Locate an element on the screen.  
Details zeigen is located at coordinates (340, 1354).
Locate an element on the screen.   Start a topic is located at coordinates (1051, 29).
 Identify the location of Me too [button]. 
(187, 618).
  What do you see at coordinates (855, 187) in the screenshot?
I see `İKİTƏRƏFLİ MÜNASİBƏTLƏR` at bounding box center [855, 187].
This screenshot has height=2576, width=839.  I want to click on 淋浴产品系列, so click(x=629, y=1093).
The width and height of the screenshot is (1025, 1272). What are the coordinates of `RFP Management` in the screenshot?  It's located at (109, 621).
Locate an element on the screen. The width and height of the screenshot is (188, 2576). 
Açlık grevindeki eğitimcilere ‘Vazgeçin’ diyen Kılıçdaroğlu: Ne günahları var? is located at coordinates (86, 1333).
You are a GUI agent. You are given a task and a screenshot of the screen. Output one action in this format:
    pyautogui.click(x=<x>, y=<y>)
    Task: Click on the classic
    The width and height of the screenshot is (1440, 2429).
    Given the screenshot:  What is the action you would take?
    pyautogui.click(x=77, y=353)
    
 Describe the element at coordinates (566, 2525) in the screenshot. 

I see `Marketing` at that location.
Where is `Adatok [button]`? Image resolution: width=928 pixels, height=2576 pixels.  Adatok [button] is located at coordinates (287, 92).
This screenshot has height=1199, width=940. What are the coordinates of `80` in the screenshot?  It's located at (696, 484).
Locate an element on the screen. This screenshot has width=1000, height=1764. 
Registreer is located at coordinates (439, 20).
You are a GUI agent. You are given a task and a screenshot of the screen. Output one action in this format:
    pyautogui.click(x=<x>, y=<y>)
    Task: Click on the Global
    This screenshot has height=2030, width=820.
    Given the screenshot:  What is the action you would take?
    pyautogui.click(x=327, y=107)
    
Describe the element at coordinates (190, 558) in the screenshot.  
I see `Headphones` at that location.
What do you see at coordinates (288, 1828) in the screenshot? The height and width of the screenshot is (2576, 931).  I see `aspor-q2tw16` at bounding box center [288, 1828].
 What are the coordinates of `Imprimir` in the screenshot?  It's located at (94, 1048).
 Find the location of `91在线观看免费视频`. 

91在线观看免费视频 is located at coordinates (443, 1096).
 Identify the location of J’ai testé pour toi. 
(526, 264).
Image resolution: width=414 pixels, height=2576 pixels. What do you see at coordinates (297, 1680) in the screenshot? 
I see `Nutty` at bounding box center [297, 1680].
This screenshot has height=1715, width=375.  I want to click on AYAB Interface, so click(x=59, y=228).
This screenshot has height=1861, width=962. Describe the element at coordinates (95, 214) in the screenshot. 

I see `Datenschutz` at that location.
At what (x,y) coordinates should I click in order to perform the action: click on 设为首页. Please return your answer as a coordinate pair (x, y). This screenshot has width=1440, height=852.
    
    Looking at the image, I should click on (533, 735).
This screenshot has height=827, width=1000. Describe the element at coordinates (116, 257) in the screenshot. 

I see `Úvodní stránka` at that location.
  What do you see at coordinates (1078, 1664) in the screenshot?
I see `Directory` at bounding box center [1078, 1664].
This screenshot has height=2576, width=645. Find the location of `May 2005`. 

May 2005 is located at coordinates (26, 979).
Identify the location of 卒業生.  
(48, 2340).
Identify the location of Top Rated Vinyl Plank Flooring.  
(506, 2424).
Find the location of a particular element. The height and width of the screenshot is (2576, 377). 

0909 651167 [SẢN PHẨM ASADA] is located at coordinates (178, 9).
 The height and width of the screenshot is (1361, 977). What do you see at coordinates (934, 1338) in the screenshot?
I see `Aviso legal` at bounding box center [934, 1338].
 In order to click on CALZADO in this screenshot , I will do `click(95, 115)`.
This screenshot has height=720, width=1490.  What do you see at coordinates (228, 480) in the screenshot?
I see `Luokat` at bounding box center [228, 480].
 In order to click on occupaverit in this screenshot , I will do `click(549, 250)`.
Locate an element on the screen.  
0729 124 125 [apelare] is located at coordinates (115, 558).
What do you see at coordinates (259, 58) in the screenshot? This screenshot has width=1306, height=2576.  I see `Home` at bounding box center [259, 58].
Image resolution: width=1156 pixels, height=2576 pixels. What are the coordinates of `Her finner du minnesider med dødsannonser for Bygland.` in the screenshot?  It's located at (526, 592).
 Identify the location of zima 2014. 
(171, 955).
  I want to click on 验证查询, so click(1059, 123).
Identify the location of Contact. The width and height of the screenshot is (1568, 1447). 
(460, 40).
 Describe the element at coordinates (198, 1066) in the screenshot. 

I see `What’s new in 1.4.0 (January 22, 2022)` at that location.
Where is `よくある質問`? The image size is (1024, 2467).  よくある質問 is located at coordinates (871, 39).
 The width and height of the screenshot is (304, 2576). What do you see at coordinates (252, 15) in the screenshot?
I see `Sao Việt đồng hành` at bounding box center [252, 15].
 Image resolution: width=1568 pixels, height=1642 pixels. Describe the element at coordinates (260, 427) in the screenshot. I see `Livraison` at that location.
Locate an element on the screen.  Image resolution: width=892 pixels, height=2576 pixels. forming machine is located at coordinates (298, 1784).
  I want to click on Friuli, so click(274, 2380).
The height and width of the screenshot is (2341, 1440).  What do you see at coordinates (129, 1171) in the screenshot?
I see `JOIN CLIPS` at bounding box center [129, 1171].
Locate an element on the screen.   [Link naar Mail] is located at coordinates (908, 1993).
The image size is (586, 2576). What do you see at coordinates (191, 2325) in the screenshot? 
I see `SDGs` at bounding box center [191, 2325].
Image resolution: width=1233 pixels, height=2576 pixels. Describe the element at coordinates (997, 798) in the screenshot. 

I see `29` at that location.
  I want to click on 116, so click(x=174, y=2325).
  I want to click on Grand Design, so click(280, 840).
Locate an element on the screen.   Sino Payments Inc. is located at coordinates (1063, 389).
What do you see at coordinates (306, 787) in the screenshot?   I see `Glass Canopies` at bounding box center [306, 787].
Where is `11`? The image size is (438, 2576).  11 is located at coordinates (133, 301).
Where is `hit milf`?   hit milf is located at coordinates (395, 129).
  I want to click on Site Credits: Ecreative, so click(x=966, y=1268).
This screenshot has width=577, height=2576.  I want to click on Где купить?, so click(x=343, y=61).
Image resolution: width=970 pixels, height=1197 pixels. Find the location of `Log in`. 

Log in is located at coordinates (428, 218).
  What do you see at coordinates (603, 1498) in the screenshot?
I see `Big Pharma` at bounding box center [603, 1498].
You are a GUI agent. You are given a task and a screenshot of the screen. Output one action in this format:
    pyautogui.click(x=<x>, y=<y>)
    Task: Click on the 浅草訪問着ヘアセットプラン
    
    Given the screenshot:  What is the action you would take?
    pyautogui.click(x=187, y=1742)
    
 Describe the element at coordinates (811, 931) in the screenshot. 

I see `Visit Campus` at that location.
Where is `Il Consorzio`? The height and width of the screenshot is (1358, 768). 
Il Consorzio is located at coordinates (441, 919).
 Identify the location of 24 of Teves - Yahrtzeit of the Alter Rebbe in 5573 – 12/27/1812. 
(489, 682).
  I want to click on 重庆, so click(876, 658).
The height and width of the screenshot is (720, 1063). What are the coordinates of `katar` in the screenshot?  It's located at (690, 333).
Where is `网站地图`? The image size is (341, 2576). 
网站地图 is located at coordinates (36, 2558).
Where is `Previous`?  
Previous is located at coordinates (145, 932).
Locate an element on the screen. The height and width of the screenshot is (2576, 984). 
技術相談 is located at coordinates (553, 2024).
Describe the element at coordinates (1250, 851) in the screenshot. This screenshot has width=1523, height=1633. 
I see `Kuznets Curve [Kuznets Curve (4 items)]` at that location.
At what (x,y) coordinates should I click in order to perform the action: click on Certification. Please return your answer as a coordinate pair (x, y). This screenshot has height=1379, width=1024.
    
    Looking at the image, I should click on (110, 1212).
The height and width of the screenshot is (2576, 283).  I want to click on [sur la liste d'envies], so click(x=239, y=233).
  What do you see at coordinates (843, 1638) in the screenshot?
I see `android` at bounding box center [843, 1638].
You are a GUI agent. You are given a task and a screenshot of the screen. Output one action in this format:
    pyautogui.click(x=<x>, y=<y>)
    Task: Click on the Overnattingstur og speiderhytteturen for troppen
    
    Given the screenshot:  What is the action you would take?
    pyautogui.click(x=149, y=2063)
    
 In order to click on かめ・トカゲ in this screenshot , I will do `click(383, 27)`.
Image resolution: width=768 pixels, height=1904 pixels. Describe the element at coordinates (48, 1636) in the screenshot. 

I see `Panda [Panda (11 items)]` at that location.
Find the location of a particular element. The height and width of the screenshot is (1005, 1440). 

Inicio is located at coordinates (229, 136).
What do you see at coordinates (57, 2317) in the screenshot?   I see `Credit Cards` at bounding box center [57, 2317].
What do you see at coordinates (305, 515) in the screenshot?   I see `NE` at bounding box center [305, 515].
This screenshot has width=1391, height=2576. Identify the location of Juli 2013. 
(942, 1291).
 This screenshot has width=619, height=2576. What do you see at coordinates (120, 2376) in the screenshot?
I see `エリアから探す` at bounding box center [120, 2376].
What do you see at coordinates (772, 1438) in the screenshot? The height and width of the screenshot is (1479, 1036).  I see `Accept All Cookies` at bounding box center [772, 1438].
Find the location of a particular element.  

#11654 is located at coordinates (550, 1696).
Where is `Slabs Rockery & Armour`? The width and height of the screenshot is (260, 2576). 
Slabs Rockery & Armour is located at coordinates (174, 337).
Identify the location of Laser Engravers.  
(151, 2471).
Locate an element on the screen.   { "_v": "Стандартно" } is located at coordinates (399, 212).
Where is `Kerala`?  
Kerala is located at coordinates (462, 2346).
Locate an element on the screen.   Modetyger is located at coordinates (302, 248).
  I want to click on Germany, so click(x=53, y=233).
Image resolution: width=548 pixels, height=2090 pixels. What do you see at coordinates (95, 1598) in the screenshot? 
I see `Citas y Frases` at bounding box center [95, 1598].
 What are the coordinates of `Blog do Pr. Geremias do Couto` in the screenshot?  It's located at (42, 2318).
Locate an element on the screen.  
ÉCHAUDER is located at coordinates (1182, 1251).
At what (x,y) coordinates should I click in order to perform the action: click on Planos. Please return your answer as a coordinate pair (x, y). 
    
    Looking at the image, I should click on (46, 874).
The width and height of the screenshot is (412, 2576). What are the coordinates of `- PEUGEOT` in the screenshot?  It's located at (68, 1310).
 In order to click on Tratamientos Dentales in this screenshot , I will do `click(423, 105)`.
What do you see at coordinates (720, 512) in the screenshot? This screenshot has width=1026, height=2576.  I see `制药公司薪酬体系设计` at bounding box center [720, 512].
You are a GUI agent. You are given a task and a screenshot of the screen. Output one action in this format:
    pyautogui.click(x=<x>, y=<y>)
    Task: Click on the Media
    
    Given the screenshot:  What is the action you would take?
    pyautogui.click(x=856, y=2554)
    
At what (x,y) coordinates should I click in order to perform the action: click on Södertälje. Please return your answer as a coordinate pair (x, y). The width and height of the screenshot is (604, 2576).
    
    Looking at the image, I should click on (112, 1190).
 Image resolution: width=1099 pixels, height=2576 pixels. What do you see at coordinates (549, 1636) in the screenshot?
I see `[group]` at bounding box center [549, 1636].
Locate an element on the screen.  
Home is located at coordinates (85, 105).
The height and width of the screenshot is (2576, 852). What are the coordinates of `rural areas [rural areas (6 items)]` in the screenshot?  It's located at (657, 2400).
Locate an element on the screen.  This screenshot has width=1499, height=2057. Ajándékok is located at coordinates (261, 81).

::::::::

**TO DO:** Among the lines of the listing above, which ones hold "will"? Copy them.

**TASK OUTPUT:**
 In order to click on CALZADO in this screenshot , I will do `click(95, 115)`.
 In order to click on occupaverit in this screenshot , I will do `click(549, 250)`.
 In order to click on かめ・トカゲ in this screenshot , I will do `click(383, 27)`.
 In order to click on Tratamientos Dentales in this screenshot , I will do `click(423, 105)`.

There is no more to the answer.